START DATA LISTING
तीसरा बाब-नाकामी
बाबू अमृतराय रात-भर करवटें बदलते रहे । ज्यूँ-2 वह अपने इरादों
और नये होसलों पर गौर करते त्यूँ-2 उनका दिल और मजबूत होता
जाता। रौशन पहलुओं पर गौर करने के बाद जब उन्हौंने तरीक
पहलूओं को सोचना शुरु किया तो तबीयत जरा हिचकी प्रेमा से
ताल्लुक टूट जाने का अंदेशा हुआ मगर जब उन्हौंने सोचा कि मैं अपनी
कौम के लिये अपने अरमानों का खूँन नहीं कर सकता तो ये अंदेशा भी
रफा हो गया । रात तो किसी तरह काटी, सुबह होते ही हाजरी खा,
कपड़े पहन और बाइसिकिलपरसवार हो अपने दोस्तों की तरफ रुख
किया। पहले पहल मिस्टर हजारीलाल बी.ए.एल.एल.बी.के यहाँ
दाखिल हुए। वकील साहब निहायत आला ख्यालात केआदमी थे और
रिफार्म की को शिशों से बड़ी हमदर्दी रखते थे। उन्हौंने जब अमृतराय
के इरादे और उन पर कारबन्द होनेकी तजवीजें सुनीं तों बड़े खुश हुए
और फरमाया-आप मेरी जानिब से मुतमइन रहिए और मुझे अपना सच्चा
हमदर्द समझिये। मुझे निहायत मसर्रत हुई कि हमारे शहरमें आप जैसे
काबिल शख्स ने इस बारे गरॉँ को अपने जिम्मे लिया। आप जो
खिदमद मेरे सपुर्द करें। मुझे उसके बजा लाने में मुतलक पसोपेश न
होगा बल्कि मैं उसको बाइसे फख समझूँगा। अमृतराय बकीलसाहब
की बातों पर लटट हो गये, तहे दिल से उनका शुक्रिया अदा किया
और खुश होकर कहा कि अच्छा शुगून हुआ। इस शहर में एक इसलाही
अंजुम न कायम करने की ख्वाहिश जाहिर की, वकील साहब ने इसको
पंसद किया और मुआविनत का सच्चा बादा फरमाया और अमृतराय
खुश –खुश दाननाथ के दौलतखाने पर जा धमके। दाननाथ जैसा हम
END DATA LISTING
START DATA LISTING
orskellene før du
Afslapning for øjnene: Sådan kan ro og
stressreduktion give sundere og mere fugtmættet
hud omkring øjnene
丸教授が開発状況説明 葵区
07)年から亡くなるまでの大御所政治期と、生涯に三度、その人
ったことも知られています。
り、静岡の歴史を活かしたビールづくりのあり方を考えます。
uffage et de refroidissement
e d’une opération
END DATA LISTING
START DATA LISTING
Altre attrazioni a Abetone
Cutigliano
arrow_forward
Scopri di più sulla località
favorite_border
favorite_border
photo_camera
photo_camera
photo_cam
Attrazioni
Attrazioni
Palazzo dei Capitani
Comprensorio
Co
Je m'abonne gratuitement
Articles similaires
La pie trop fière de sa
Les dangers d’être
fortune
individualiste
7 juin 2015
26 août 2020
END DATA LISTING
*WHAT YOU HAVE TO DO*: Extract exactly and only the lines above from the line containing "की बातों पर" through the line containing "खुश –खुश दाननाथ", both end lines included.

*ANSWER FOR THIS EXERCISE*:
की बातों पर लटट हो गये, तहे दिल से उनका शुक्रिया अदा किया
और खुश होकर कहा कि अच्छा शुगून हुआ। इस शहर में एक इसलाही
अंजुम न कायम करने की ख्वाहिश जाहिर की, वकील साहब ने इसको
पंसद किया और मुआविनत का सच्चा बादा फरमाया और अमृतराय
खुश –खुश दाननाथ के दौलतखाने पर जा धमके। दाननाथ जैसा हम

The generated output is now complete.